Work request: Below are records to repeat exactly. Omit the pictures from the copy.

Exercise material:
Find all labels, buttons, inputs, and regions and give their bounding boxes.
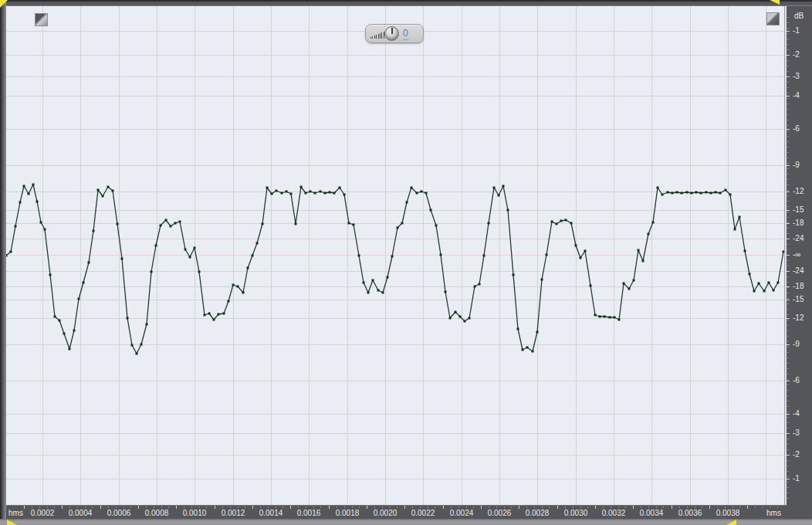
sample-dot[interactable] [614, 317, 616, 319]
sample-dot[interactable] [493, 187, 496, 189]
sample-dot[interactable] [676, 191, 678, 194]
sample-dot[interactable] [623, 283, 625, 285]
sample-dot[interactable] [107, 186, 110, 188]
sample-dot[interactable] [406, 202, 408, 204]
sample-dot[interactable] [266, 187, 269, 189]
sample-dot[interactable] [565, 219, 567, 222]
sample-dot[interactable] [777, 282, 780, 284]
sample-dot[interactable] [28, 193, 30, 195]
sample-dot[interactable] [170, 225, 172, 228]
sample-dot[interactable] [54, 316, 56, 318]
fold-corner-icon[interactable] [35, 13, 48, 26]
sample-dot[interactable] [667, 191, 669, 194]
sample-dot[interactable] [401, 222, 404, 225]
sample-dot[interactable] [232, 284, 235, 286]
sample-dot[interactable] [695, 191, 698, 194]
sample-dot[interactable] [648, 233, 650, 235]
sample-dot[interactable] [314, 192, 316, 195]
sample-dot[interactable] [372, 279, 374, 282]
sample-dot[interactable] [474, 286, 476, 288]
sample-dot[interactable] [763, 290, 766, 293]
sample-dot[interactable] [526, 347, 529, 349]
time-ruler[interactable]: hms hms 0.00020.00040.00060.00080.00100.… [6, 505, 787, 519]
sample-dot[interactable] [112, 190, 114, 192]
sample-dot[interactable] [541, 279, 543, 281]
sample-dot[interactable] [213, 319, 215, 321]
sample-dot[interactable] [165, 219, 167, 222]
sample-dot[interactable] [88, 262, 90, 264]
sample-dot[interactable] [36, 201, 39, 203]
sample-dot[interactable] [15, 225, 17, 228]
sample-dot[interactable] [479, 283, 481, 286]
rotary-knob-icon[interactable] [384, 26, 399, 41]
sample-dot[interactable] [140, 344, 143, 346]
sample-dot[interactable] [367, 292, 370, 294]
sample-dot[interactable] [532, 351, 534, 353]
sample-dot[interactable] [160, 225, 162, 227]
sample-dot[interactable] [194, 247, 196, 249]
waveform-trace[interactable] [6, 185, 783, 354]
sample-dot[interactable] [63, 333, 66, 335]
sample-dot[interactable] [397, 227, 399, 229]
sample-dot[interactable] [19, 202, 22, 204]
sample-dot[interactable] [300, 186, 303, 188]
sample-dot[interactable] [237, 286, 239, 288]
sample-dot[interactable] [517, 328, 519, 330]
sample-dot[interactable] [483, 255, 486, 257]
sample-dot[interactable] [320, 191, 322, 193]
sample-dot[interactable] [363, 282, 365, 284]
sample-dot[interactable] [618, 319, 621, 321]
sample-dot[interactable] [40, 222, 42, 224]
sample-dot[interactable] [719, 192, 722, 195]
fold-corner-icon[interactable] [766, 12, 780, 25]
sample-dot[interactable] [580, 257, 582, 259]
sample-dot[interactable] [208, 313, 211, 315]
amplitude-ruler[interactable]: dB -1-2-3-4-6-9-12-15-18-24-∞-24-18-15-1… [787, 6, 812, 519]
sample-dot[interactable] [773, 290, 775, 292]
sample-dot[interactable] [198, 271, 201, 273]
sample-dot[interactable] [136, 353, 138, 355]
gain-control[interactable]: 0 [365, 24, 424, 43]
sample-dot[interactable] [174, 222, 177, 225]
sample-dot[interactable] [734, 229, 736, 231]
sample-dot[interactable] [252, 255, 254, 257]
sample-dot[interactable] [329, 191, 331, 194]
sample-dot[interactable] [729, 194, 732, 196]
sample-dot[interactable] [247, 267, 249, 269]
sample-dot[interactable] [78, 298, 80, 300]
sample-dot[interactable] [102, 195, 104, 198]
sample-dot[interactable] [536, 331, 539, 334]
sample-dot[interactable] [310, 191, 312, 193]
sample-dot[interactable] [513, 274, 515, 276]
sample-dot[interactable] [633, 279, 635, 282]
sample-dot[interactable] [151, 271, 153, 273]
sample-dot[interactable] [93, 230, 95, 232]
sample-dot[interactable] [204, 314, 206, 317]
sample-dot[interactable] [691, 192, 693, 195]
sample-dot[interactable] [739, 216, 741, 218]
sample-dot[interactable] [590, 285, 592, 287]
sample-dot[interactable] [507, 209, 509, 212]
sample-dot[interactable] [189, 256, 191, 259]
sample-dot[interactable] [551, 221, 553, 223]
sample-dot[interactable] [440, 254, 442, 256]
sample-dot[interactable] [387, 276, 389, 279]
sample-dot[interactable] [117, 223, 119, 225]
sample-dot[interactable] [290, 193, 293, 195]
sample-dot[interactable] [218, 313, 220, 316]
sample-dot[interactable] [281, 192, 283, 195]
sample-dot[interactable] [228, 300, 230, 303]
sample-dot[interactable] [546, 254, 548, 256]
sample-dot[interactable] [223, 313, 225, 315]
sample-dot[interactable] [73, 330, 76, 332]
sample-dot[interactable] [348, 222, 350, 225]
sample-dot[interactable] [744, 250, 746, 252]
sample-dot[interactable] [560, 220, 563, 222]
sample-dot[interactable] [768, 282, 770, 284]
sample-dot[interactable] [749, 273, 751, 276]
sample-dot[interactable] [339, 187, 341, 189]
sample-dot[interactable] [758, 283, 760, 285]
sample-dot[interactable] [681, 192, 683, 195]
sample-dot[interactable] [594, 314, 597, 317]
sample-dot[interactable] [672, 192, 674, 195]
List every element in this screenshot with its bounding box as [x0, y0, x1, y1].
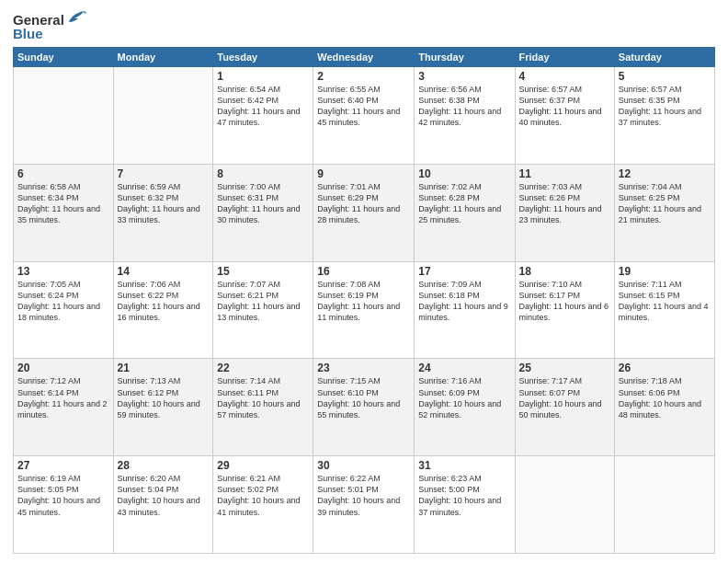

Result:
Find all labels, buttons, inputs, and regions and give their bounding boxes.
sample-dot[interactable] [614, 317, 616, 319]
sample-dot[interactable] [493, 187, 496, 189]
sample-dot[interactable] [676, 191, 678, 194]
sample-dot[interactable] [623, 283, 625, 285]
sample-dot[interactable] [107, 186, 110, 188]
sample-dot[interactable] [406, 202, 408, 204]
sample-dot[interactable] [266, 187, 269, 189]
sample-dot[interactable] [565, 219, 567, 222]
sample-dot[interactable] [777, 282, 780, 284]
sample-dot[interactable] [28, 193, 30, 195]
sample-dot[interactable] [170, 225, 172, 228]
sample-dot[interactable] [54, 316, 56, 318]
fold-corner-icon[interactable] [35, 13, 48, 26]
sample-dot[interactable] [667, 191, 669, 194]
sample-dot[interactable] [401, 222, 404, 225]
sample-dot[interactable] [232, 284, 235, 286]
sample-dot[interactable] [695, 191, 698, 194]
sample-dot[interactable] [648, 233, 650, 235]
sample-dot[interactable] [314, 192, 316, 195]
sample-dot[interactable] [372, 279, 374, 282]
sample-dot[interactable] [474, 286, 476, 288]
sample-dot[interactable] [763, 290, 766, 293]
sample-dot[interactable] [526, 347, 529, 349]
time-ruler[interactable]: hms hms 0.00020.00040.00060.00080.00100.… [6, 505, 787, 519]
sample-dot[interactable] [112, 190, 114, 192]
sample-dot[interactable] [541, 279, 543, 281]
sample-dot[interactable] [213, 319, 215, 321]
sample-dot[interactable] [165, 219, 167, 222]
sample-dot[interactable] [88, 262, 90, 264]
sample-dot[interactable] [36, 201, 39, 203]
sample-dot[interactable] [15, 225, 17, 228]
sample-dot[interactable] [479, 283, 481, 286]
rotary-knob-icon[interactable] [384, 26, 399, 41]
sample-dot[interactable] [140, 344, 143, 346]
sample-dot[interactable] [367, 292, 370, 294]
sample-dot[interactable] [532, 351, 534, 353]
sample-dot[interactable] [160, 225, 162, 227]
sample-dot[interactable] [194, 247, 196, 249]
waveform-trace[interactable] [6, 185, 783, 354]
sample-dot[interactable] [63, 333, 66, 335]
sample-dot[interactable] [397, 227, 399, 229]
sample-dot[interactable] [19, 202, 22, 204]
sample-dot[interactable] [300, 186, 303, 188]
sample-dot[interactable] [237, 286, 239, 288]
sample-dot[interactable] [517, 328, 519, 330]
sample-dot[interactable] [483, 255, 486, 257]
sample-dot[interactable] [320, 191, 322, 193]
sample-dot[interactable] [363, 282, 365, 284]
sample-dot[interactable] [618, 319, 621, 321]
sample-dot[interactable] [40, 222, 42, 224]
sample-dot[interactable] [719, 192, 722, 195]
fold-corner-icon[interactable] [766, 12, 780, 25]
sample-dot[interactable] [580, 257, 582, 259]
sample-dot[interactable] [208, 313, 211, 315]
amplitude-ruler[interactable]: dB -1-2-3-4-6-9-12-15-18-24-∞-24-18-15-1… [787, 6, 812, 519]
sample-dot[interactable] [773, 290, 775, 292]
sample-dot[interactable] [198, 271, 201, 273]
sample-dot[interactable] [136, 353, 138, 355]
gain-control[interactable]: 0 [365, 24, 424, 43]
sample-dot[interactable] [174, 222, 177, 225]
sample-dot[interactable] [734, 229, 736, 231]
sample-dot[interactable] [252, 255, 254, 257]
sample-dot[interactable] [329, 191, 331, 194]
sample-dot[interactable] [729, 194, 732, 196]
sample-dot[interactable] [247, 267, 249, 269]
sample-dot[interactable] [78, 298, 80, 300]
sample-dot[interactable] [102, 195, 104, 198]
sample-dot[interactable] [536, 331, 539, 334]
sample-dot[interactable] [310, 191, 312, 193]
sample-dot[interactable] [513, 274, 515, 276]
sample-dot[interactable] [633, 279, 635, 282]
sample-dot[interactable] [151, 271, 153, 273]
sample-dot[interactable] [93, 230, 95, 232]
sample-dot[interactable] [204, 314, 206, 317]
sample-dot[interactable] [691, 192, 693, 195]
sample-dot[interactable] [739, 216, 741, 218]
sample-dot[interactable] [590, 285, 592, 287]
sample-dot[interactable] [507, 209, 509, 212]
sample-dot[interactable] [189, 256, 191, 259]
sample-dot[interactable] [551, 221, 553, 223]
sample-dot[interactable] [440, 254, 442, 256]
sample-dot[interactable] [387, 276, 389, 279]
sample-dot[interactable] [117, 223, 119, 225]
sample-dot[interactable] [290, 193, 293, 195]
sample-dot[interactable] [218, 313, 220, 316]
sample-dot[interactable] [281, 192, 283, 195]
sample-dot[interactable] [228, 300, 230, 303]
sample-dot[interactable] [546, 254, 548, 256]
sample-dot[interactable] [223, 313, 225, 315]
sample-dot[interactable] [73, 330, 76, 332]
sample-dot[interactable] [348, 222, 350, 225]
sample-dot[interactable] [744, 250, 746, 252]
sample-dot[interactable] [560, 220, 563, 222]
sample-dot[interactable] [768, 282, 770, 284]
sample-dot[interactable] [749, 273, 751, 276]
sample-dot[interactable] [339, 187, 341, 189]
sample-dot[interactable] [758, 283, 760, 285]
sample-dot[interactable] [681, 192, 683, 195]
sample-dot[interactable] [594, 314, 597, 317]
sample-dot[interactable] [672, 192, 674, 195]
List every element in this screenshot with its bounding box as [x0, y0, x1, y1].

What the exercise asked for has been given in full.